§ **Available data**:
--------
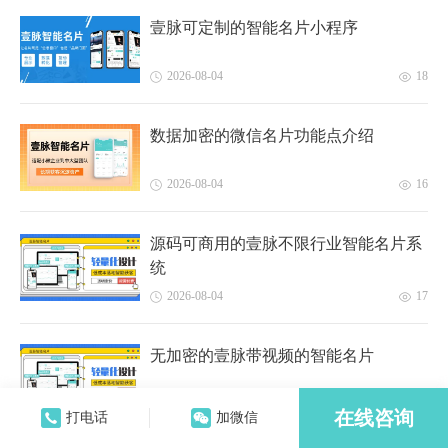
壹脉可定制的智能名片小程序
2026-08-04
18
数据加密的微信名片功能点介绍
2026-08-04
16
源码可商用的壹脉不限行业智能名片系
统
2026-08-04
17
无加密的壹脉带视频的智能名片
2026-08-04
14
在线咨询
打电话
加微信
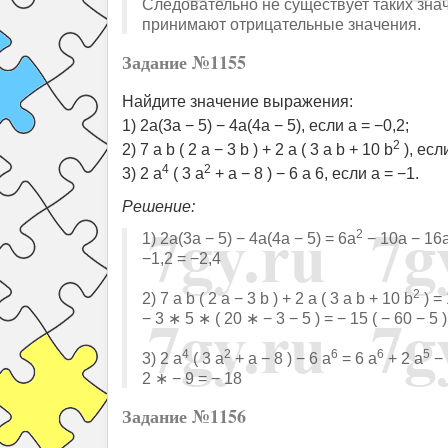
Следовательно не существует таких зна
принимают отрицательные значения.
Задание №1155
Найдите значение выражения:
1) 2a(3a − 5) − 4a(4a − 5), если a = −0,2;
2
2) 7 a b ( 2 a − 3 b ) + 2 a ( 3 a b + 10 b
), если
4
2
3) 2 a
( 3 a
+ a − 8 ) − 6 a 6, если a = −1.
Решение:
2
1) 2a(3a − 5) − 4a(4a − 5) = 6a
− 10a − 16
−1,2 = −2,4
2
2) 7 a b ( 2 a − 3 b ) + 2 a ( 3 a b + 10 b
) =
− 3 ∗ 5 ∗ ( 20 ∗ − 3 − 5 ) = − 15 ( − 60 − 5
4
2
6
6
5
3) 2 a
( 3 a
+ a − 8 ) − 6 a
= 6 a
+ 2 a
− 
2 ∗ − 9 = − 18
Задание №1156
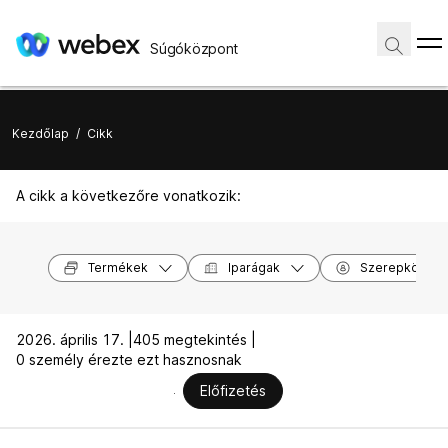
Súgóközpont
Kezdőlap
/
Cikk
A cikk a következőre vonatkozik:
Termékek
Iparágak
Szerepkörök
2026. április 17. |
405 megtekintés |
0 személy érezte ezt hasznosnak
Előfizetés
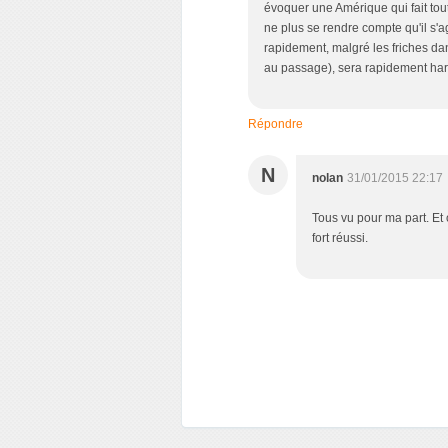
évoquer une Amérique qui fait tout
l
ne plus se rendre compte qu'il s'
e
rapidement, malgré les friches dan
au passage), sera rapidement ha
Répondre
N
nolan
31/01/2015 22:17
Tous vu pour ma part. Et o
fort réussi.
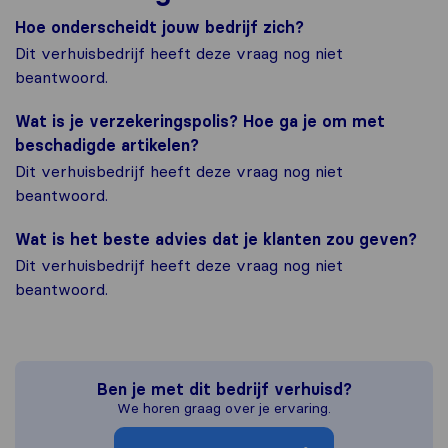
Hoe onderscheidt jouw bedrijf zich?
Dit verhuisbedrijf heeft deze vraag nog niet
beantwoord.
Wat is je verzekeringspolis? Hoe ga je om met
beschadigde artikelen?
Dit verhuisbedrijf heeft deze vraag nog niet
beantwoord.
Wat is het beste advies dat je klanten zou geven?
Dit verhuisbedrijf heeft deze vraag nog niet
beantwoord.
Ben je met dit bedrijf verhuisd?
We horen graag over je ervaring.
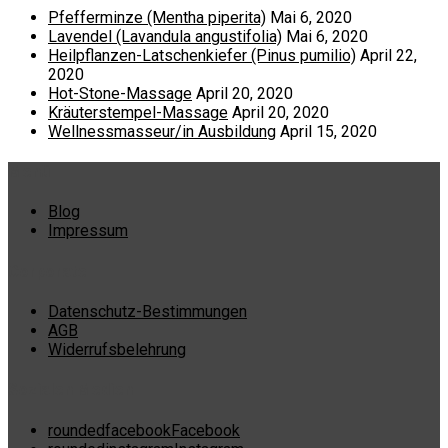
Pfefferminze (Mentha piperita)
Mai 6, 2020
Lavendel (Lavandula angustifolia)
Mai 6, 2020
Heilpflanzen-Latschenkiefer (Pinus pumilio)
April 22,
2020
Hot-Stone-Massage
April 20, 2020
Kräuterstempel-Massage
April 20, 2020
Wellnessmasseur/in Ausbildung
April 15, 2020
Menü
Blog
Impressum
Corporate
Datenschutz-Bestimmungen
AGB
Widerrufsbelehrung
Sozialen Medien
roundedfacebook
Facebook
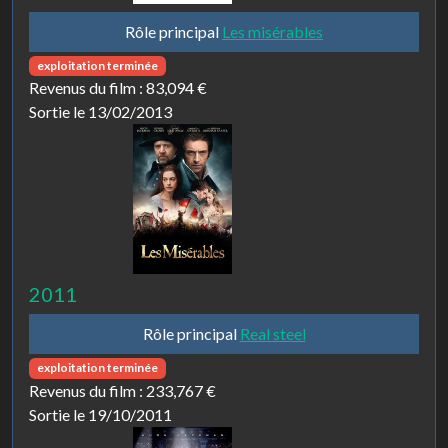
Rôle principal
Les misérables
exploitation terminée
Revenus du film :
83,094 €
Sortie le 13/02/2013
2011
Rôle principal
Real steel
exploitation terminée
Revenus du film :
233,767 €
Sortie le 19/10/2011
--------
§ **Exercise goal**:
Would you restate the records above word for word and exclude the pictures?

§ **Task output**:
壹脉可定制的智能名片小程序
2026-08-04
18
数据加密的微信名片功能点介绍
2026-08-04
16
源码可商用的壹脉不限行业智能名片系
统
2026-08-04
17
无加密的壹脉带视频的智能名片
2026-08-04
14
在线咨询
打电话
加微信
Следовательно не существует таких зна
принимают отрицательные значения.
Задание №1155
Найдите значение выражения:
1) 2a(3a − 5) − 4a(4a − 5), если a = −0,2;
2
2) 7 a b ( 2 a − 3 b ) + 2 a ( 3 a b + 10 b
), если
4
2
3) 2 a
( 3 a
+ a − 8 ) − 6 a 6, если a = −1.
Решение:
2
1) 2a(3a − 5) − 4a(4a − 5) = 6a
− 10a − 16
−1,2 = −2,4
2
2) 7 a b ( 2 a − 3 b ) + 2 a ( 3 a b + 10 b
) =
− 3 ∗ 5 ∗ ( 20 ∗ − 3 − 5 ) = − 15 ( − 60 − 5
4
2
6
6
5
3) 2 a
( 3 a
+ a − 8 ) − 6 a
= 6 a
+ 2 a
− 
2 ∗ − 9 = − 18
Задание №1156
Súgóközpont
Kezdőlap
/
Cikk
A cikk a következőre vonatkozik:
Termékek
Iparágak
Szerepkörök
2026. április 17. |
405 megtekintés |
0 személy érezte ezt hasznosnak
Előfizetés
évoquer une Amérique qui fait tout
l
ne plus se rendre compte qu'il s'
e
rapidement, malgré les friches dan
au passage), sera rapidement ha
Répondre
N
nolan
31/01/2015 22:17
Tous vu pour ma part. Et o
fort réussi.
Hoe onderscheidt jouw bedrijf zich?
Dit verhuisbedrijf heeft deze vraag nog niet
beantwoord.
Wat is je verzekeringspolis? Hoe ga je om met
beschadigde artikelen?
Dit verhuisbedrijf heeft deze vraag nog niet
beantwoord.
Wat is het beste advies dat je klanten zou geven?
Dit verhuisbedrijf heeft deze vraag nog niet
beantwoord.
Ben je met dit bedrijf verhuisd?
We horen graag over je ervaring.
Pfefferminze (Mentha piperita)
Mai 6, 2020
Lavendel (Lavandula angustifolia)
Mai 6, 2020
Heilpflanzen-Latschenkiefer (Pinus pumilio)
April 22,
2020
Hot-Stone-Massage
April 20, 2020
Kräuterstempel-Massage
April 20, 2020
Wellnessmasseur/in Ausbildung
April 15, 2020
Menü
Blog
Impressum
Corporate
Datenschutz-Bestimmungen
AGB
Widerrufsbelehrung
Sozialen Medien
roundedfacebook
Facebook
Rôle principal
Les misérables
exploitation terminée
Revenus du film :
83,094 €
Sortie le 13/02/2013
2011
Rôle principal
Real steel
exploitation terminée
Revenus du film :
233,767 €
Sortie le 19/10/2011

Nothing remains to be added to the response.